He laughed. "Easy now, hurricane Betty-Jo.
Keep thinking about the vow you made to obey me."

"I'm not a hurricane!"

"Perhaps not, but you've reminded me of a
joke."

"And I'm not in the mood for a joke."

"'How is a married woman like a hurricane?'"
She scowled at him. "'In the beginning, there's a lot of blowing
and sucking. And in the end, they take your house away.'"

Annoyed as she was, a smile escaped her. Then
it was retaliation time. "You know, Brad," she said, "people have
the right to be insufferable. But you abuse that privilege."

Brad poured a glass of Earnest and Julio's
finest red, and retrieved her favorite honey and garlic chicken
wings from the fridge. He gave her a sip of wine, and put a chicken
wing up to her lips, but she was only able to get a nibble before
he took it away. "Keep your hands behind your back," he said as she
made a grab for the retreating wing.

"Brad, I want to pose for Playboy. Why don't
you want me to be the December centerfold?"

"Why do you think?"

"I don't know." She tried not to look
petulant.

"Let's come at this from a different angle.
Why do you want to pose for Playboy?"

"I think it would be interesting. That's
all." Of course she knew that 'interesting' was not the real
reason.

"Tawny Cat, the bad girl that was running
around inside you has stopped running. Now she's causing trouble. I
never should have set her free. She's fallen in love with being
loved. When I told you last week that you were responsible for
making thirty million men arrive, your eyes lit up like the lights
on a Christmas tree—the flashing kind. Now you want to get to any
men you may have missed on your first pass."

She hung her head, and bit at her lower lip.
He's right. But how can I admit to something like that? "'Keep
talking Brad.'", she said. "'Eventually you may say something
intelligent.'"

"I'll do my best to say something intelligent
right now. You, soon-to-be Ms Chance-Raiden, have me concerned. You
want to do poor Goldilocks out of a job. Dressed only in your tawny
locks, you want to cavort with the three bares, or perhaps it's
Rudolph's job you're after. You'll be the Tawny Spirit of
Christmas, butt-naked out in front of Santa's sleigh. Why can't you
let the red nosed reindeer guide the sleigh and bring joy to the
little girls and boys? Don't you have enough to do bringing joy to
the big boys on the tennis courts?"

"That's intelligent? Have you taken your meds
today?"

He hugged her. "It's marvelous that you're
having fun turning on America's men, but you can't get carried away
with it.
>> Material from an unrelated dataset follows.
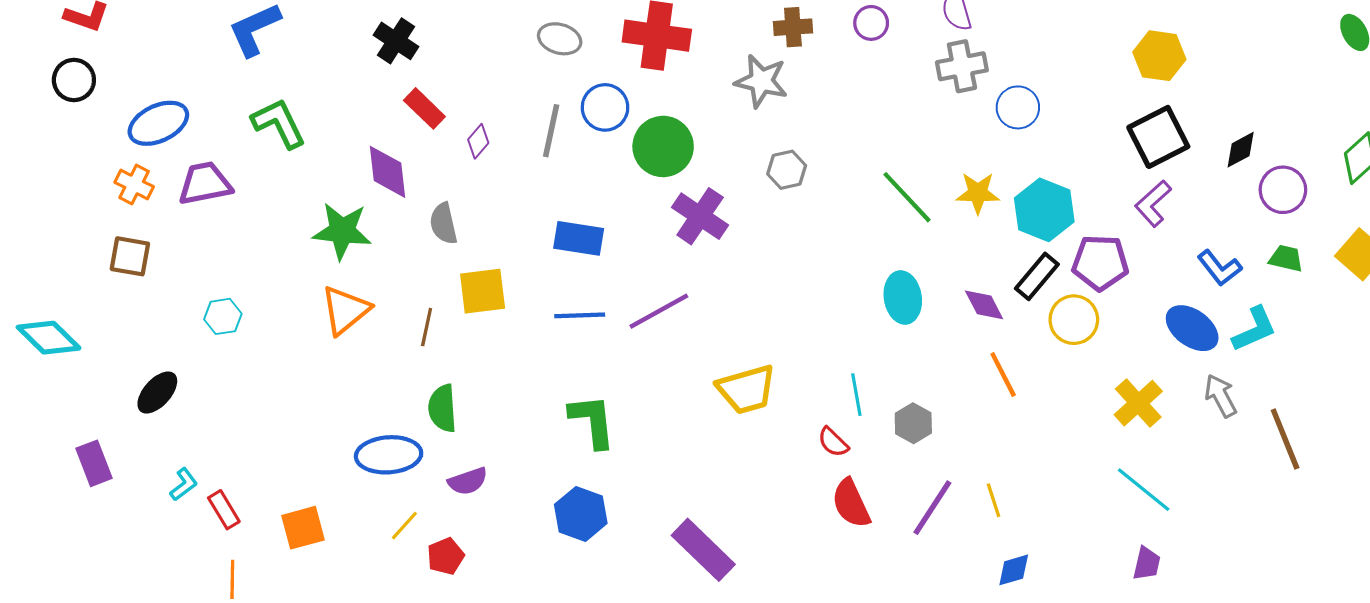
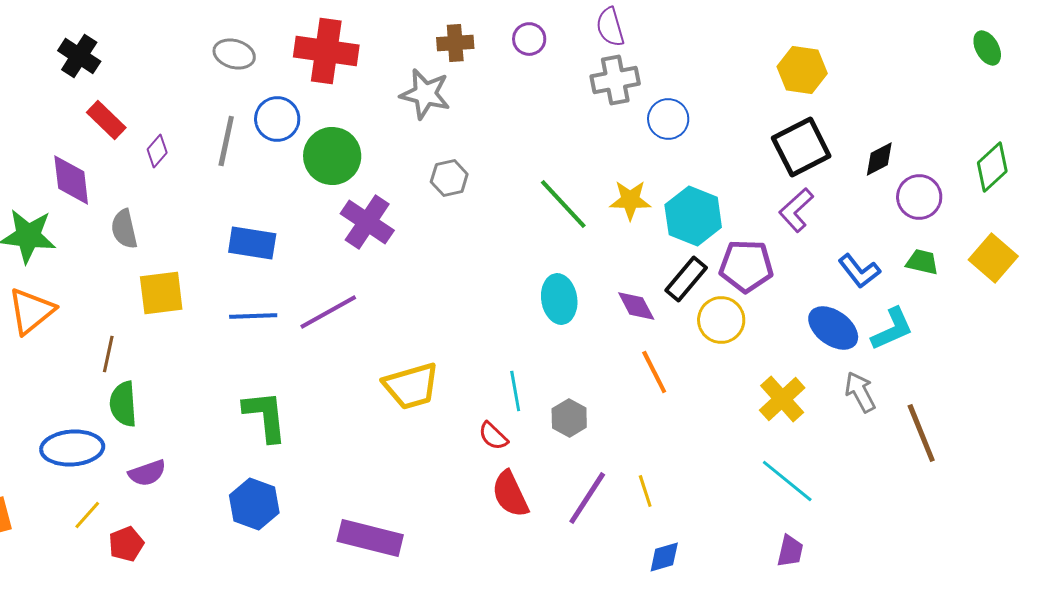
brown line: (427, 327) -> (108, 354), moved
purple rectangle: (703, 550) -> (370, 538), turned -30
You have to learn to pick your spots, and you have to
develop a better understanding of men."

"I understand—without naming names—that some
men are insufferable!"

Brad laughed at her. "True," he said. "But
the important things that you need to know about men appear to have
escaped you. Men love and want what they can't have. Down at the
local convenience store there are racks of magazines full of
butt-naked women. Sadly, men have tunnel vision when it comes to
naked women. What they want to know is what Betty-Jo Chance looks
like au naturel—how close does the real thing come to their
fantasy? So they send their emissary, Playboy, Penthouse, or any
other men's magazine, to get what they want."

She smiled at Brad. "And they could have it
if you weren't wedded to wuss."

"Playboy is offering you a million bucks. But
you're driving so many men so crazy that I'd be surprised if they
don't up the anti to two or three mill before they give up."

"That's the first intelligent thing you've
said all evening. We'll hold out for more money."

"What doing a spread for a men's mag will
cost you is twenty, thirty, who knows how many millions, from
companies that want you to endorse their products while looking
like a sexy replica of the girl-next-door."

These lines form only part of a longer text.